Advanced Materials and Chemicals Operational EBITDA was flat for the three months ended March 31, 2026 compared to the prior year period due to improved pricing in Industrial Film and Chemicals ($5 million), favorable foreign currency fluctuations ($1 million) and net change in employee benefit reserves ($1 million), offset by higher silver costs ($5 million) and manufacturing costs ($2 million).
BRAND SEGMENT
83
Brand revenues for the three months ended March 31, 2026 increased $2 million due to higher volumes.
Brand Operational EBITDA for the three months ended March 31, 2026 increased $1 million due to higher volumes.
LIQUIDITY AND CAPITAL RESOURCES
Management’s Assessment of Liquidity
Kodak ended the quarter with a cash balance of $299 million, a decrease of $38 million from December 31, 2025.
During the fourth quarter of 2025, the Company completed the settlement of the Kodak Retirement Income Plan ("KRIP") and received $144 million in net cash proceeds from the reversion of KRIP assets, after required debt payments and payment of excise taxes, as well as $158 million of investment assets, of which $9 million was converted to cash in December 2025. The investment assets received by the Company are primarily hedge fund investments which are in redemption.
During the first quarter of 2026, the Company received $46 million of cash from these redemptions. In April 2026, the Company received an additional $39 million of cash and expects to receive $16 million in cash proceeds during the remainder of 2026. The remaining value of the investment assets is expected to be converted to cash primarily in 2027 and 2028.
Available liquidity includes existing cash and cash equivalent balances. The amount of available liquidity is subject to fluctuations and includes cash balances held by various entities worldwide. At March 31, 2026 and December 31, 2025 approximately $173 million and $231 million, respectively, of cash and cash equivalents were held within the U.S. and approximately $126 million and $106 million, respectively, of cash and cash equivalents were held outside the U.S. Cash balances held outside the U.S. are generally required to support local country operations and may have high tax costs or other limitations that delay the ability to repatriate, and therefore may not be readily available for transfer to other jurisdictions. Kodak utilizes cash balances outside the U.S. to fund needs in the U.S. through the use of intercompany loans.
As of March 31, 2026 and December 31, 2025, outstanding intercompany loans to the U.S. were $479 million and $509 million, respectively, which included short-term intercompany loans from Kodak’s international finance center of $205 million and $235 million, respectively. In China, where approximately $36 million and $35 million of cash and cash equivalents was held as of March 31, 2026 and December 31, 2025, respectively, there are limitations related to net asset balances that may impact the ability to make cash available to other jurisdictions in the world. Under the terms of the Amended and Restated Term Loan Credit Agreement, the Company is permitted to invest up to $75 million in Restricted Subsidiaries that are not Loan Parties and in joint ventures or Unrestricted Subsidiaries that are not party to the Amended and Restated Term Loan Credit Agreement.

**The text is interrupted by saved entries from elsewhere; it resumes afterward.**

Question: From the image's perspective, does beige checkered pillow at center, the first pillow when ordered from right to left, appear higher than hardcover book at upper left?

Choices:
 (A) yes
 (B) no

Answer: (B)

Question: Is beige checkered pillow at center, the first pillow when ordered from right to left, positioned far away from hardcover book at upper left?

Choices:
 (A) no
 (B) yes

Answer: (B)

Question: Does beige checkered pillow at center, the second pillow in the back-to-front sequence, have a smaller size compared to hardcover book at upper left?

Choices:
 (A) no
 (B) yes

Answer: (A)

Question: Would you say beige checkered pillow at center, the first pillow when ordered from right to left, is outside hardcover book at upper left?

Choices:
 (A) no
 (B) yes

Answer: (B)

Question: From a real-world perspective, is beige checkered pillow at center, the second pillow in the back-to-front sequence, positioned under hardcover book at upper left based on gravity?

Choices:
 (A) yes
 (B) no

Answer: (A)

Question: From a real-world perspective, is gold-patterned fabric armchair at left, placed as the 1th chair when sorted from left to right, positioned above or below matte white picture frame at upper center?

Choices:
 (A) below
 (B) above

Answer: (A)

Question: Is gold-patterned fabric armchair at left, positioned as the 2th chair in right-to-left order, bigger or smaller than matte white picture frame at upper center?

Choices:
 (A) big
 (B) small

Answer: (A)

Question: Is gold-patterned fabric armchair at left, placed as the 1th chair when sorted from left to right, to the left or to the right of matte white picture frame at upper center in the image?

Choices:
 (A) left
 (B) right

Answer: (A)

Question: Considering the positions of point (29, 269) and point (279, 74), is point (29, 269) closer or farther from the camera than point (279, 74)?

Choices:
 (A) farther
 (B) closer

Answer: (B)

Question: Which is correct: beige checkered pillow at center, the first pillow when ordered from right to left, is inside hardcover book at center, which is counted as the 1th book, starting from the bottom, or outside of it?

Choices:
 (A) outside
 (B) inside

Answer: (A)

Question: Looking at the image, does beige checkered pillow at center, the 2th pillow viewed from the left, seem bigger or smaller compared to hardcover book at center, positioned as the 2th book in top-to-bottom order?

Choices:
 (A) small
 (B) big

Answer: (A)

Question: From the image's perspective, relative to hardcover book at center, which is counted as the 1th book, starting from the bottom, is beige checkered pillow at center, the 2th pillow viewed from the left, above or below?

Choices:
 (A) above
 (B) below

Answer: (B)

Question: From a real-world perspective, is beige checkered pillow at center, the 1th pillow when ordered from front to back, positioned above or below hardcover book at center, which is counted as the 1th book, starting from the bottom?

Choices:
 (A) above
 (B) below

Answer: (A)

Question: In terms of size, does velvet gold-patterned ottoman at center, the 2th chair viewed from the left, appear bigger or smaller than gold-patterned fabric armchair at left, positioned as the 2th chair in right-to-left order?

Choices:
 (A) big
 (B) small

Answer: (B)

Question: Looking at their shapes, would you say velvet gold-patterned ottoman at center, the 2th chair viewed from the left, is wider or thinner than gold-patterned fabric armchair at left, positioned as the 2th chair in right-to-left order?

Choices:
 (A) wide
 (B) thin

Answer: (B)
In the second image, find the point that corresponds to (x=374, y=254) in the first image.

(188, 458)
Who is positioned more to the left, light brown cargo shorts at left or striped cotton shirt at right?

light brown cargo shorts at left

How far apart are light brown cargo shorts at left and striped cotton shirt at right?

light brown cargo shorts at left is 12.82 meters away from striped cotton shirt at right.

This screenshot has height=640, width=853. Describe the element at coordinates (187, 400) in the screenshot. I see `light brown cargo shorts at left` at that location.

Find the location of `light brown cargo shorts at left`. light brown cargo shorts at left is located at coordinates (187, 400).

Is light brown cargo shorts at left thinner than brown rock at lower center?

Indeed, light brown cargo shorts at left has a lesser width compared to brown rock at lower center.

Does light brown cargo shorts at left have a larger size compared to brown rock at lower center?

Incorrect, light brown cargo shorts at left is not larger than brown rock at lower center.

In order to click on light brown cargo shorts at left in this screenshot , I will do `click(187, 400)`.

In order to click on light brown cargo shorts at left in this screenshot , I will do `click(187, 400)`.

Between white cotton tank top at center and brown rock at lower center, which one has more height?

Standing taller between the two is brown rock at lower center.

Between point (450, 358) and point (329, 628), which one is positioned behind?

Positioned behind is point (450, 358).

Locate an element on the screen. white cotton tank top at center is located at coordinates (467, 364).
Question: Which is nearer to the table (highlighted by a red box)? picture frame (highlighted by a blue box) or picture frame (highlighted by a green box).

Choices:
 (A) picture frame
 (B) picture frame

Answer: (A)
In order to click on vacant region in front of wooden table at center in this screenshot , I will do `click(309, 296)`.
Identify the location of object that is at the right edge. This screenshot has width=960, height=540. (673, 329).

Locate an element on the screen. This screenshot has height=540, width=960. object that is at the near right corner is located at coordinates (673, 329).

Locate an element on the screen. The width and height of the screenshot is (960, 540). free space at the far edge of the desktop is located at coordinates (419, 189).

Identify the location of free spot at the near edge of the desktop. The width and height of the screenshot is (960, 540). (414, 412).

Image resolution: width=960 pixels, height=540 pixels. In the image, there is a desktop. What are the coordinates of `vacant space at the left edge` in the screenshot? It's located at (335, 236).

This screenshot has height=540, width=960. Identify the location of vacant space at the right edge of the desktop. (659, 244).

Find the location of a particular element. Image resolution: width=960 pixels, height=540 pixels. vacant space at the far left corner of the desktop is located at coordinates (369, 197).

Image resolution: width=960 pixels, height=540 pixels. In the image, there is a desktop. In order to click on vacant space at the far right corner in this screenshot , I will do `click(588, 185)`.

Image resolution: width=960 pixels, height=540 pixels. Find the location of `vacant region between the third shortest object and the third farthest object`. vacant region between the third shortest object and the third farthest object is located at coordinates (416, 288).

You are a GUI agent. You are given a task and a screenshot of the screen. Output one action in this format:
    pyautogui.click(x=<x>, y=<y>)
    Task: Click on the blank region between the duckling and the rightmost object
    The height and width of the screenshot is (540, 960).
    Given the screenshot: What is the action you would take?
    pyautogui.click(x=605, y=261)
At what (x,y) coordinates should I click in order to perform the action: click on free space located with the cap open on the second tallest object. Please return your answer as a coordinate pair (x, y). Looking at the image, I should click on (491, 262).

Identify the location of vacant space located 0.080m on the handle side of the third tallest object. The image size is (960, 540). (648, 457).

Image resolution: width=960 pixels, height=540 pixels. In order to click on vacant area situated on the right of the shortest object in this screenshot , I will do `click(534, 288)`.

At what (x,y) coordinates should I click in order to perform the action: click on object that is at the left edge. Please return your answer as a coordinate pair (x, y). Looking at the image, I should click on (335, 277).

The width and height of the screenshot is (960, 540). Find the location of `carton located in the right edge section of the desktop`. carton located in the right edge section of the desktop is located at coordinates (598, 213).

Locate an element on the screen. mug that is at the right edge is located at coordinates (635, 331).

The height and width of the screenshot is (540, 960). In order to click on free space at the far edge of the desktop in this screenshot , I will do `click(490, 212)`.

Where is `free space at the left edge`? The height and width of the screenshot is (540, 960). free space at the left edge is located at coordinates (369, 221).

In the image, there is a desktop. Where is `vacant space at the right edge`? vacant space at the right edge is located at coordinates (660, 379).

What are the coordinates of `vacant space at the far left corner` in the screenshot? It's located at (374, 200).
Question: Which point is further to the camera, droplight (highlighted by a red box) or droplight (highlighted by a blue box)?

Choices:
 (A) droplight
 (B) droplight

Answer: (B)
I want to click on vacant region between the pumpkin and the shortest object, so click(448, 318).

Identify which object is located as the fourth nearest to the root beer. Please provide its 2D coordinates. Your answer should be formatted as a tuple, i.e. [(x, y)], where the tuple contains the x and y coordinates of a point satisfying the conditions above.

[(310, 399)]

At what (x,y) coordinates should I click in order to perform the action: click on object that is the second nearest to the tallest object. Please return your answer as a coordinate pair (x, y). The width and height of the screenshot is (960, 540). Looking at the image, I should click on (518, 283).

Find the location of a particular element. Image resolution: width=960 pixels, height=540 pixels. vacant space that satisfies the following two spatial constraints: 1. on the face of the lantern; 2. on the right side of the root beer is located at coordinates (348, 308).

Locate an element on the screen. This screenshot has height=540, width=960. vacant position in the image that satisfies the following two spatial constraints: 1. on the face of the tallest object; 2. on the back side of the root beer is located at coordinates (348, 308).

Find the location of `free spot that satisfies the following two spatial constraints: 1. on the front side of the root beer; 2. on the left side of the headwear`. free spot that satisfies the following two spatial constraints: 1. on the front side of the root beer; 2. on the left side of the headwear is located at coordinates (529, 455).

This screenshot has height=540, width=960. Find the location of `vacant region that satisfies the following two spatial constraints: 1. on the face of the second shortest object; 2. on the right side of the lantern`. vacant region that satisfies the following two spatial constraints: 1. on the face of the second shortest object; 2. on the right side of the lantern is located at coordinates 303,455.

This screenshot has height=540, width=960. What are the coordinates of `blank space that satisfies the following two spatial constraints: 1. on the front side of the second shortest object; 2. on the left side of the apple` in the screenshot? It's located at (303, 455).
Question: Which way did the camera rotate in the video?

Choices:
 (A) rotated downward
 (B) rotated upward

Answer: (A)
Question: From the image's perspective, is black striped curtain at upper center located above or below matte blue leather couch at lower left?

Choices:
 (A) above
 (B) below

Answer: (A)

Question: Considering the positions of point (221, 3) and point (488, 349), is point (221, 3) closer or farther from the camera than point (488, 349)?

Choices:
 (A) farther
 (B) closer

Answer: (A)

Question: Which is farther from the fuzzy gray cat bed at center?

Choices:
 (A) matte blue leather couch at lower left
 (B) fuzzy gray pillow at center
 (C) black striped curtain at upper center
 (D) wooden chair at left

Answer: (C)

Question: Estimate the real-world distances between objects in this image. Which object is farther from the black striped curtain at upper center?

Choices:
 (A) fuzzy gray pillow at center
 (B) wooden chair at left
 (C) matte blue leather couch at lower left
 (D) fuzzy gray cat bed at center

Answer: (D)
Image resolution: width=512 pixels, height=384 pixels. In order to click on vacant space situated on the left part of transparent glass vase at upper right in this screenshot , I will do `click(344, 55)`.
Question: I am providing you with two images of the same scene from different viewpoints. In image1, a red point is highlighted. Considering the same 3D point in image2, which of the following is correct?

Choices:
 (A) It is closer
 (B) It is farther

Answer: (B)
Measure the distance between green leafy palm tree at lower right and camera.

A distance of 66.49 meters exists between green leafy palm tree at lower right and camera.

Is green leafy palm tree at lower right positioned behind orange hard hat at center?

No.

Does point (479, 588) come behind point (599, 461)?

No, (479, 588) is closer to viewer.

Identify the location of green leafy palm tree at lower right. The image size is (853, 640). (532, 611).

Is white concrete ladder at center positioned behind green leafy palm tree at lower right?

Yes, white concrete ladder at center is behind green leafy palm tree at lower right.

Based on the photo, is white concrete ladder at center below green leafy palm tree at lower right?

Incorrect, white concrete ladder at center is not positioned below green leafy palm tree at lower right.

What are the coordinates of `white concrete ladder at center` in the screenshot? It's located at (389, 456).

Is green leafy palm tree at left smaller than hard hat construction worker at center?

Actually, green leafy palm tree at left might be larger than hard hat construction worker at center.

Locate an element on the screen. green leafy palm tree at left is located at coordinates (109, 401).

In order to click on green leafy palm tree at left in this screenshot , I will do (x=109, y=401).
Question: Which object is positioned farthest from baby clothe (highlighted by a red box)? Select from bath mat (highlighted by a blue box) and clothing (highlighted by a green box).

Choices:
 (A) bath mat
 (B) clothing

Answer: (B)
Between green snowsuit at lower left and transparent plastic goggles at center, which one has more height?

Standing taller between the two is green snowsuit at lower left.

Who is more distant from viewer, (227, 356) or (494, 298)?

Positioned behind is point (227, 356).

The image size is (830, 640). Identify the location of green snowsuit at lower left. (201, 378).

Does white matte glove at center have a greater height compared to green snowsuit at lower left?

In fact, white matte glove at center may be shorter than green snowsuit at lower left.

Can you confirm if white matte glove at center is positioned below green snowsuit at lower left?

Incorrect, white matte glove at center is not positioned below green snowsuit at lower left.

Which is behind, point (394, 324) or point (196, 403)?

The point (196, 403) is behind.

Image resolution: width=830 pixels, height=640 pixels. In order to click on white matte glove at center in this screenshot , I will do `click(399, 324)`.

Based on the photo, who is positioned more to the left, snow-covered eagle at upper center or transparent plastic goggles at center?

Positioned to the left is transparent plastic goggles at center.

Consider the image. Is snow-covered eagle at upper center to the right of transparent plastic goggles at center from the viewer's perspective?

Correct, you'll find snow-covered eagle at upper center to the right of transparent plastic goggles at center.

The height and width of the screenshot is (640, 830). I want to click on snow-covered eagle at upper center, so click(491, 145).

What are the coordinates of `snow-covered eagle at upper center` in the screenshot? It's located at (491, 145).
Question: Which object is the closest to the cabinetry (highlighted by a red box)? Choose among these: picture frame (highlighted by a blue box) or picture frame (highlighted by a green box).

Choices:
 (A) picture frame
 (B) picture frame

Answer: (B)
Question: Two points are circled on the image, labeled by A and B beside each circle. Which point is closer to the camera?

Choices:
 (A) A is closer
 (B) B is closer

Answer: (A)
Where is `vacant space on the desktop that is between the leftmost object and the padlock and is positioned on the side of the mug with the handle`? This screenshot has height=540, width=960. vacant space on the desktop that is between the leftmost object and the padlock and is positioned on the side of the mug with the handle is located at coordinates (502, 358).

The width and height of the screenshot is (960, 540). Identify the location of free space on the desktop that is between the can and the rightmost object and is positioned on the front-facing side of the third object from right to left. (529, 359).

The Company’s Hong Kong subsidiary has an intercompany loan from one of the Company’s Chinese subsidiaries with a maturity date of November 16, 2026, the proceeds of which were in turn loaned to the Company. The terms of the intercompany loan require the Company to make efforts to repay the outstanding loan balance prior to maturity. The outstanding amount of the intercompany loan as of March 31, 2026 was $68 million. The Company is evaluating repayment alternatives for the current loan agreement which would allow Kodak and its subsidiaries to perform their obligations to each other while minimizing the impact on U.S. liquidity taking into account requirements imposed by Chinese regulators. Any amounts repaid to the Chinese subsidiary may not be able to be loaned, repatriated or otherwise moved back to the U.S., in which case the Company’s U.S. liquidity would be reduced.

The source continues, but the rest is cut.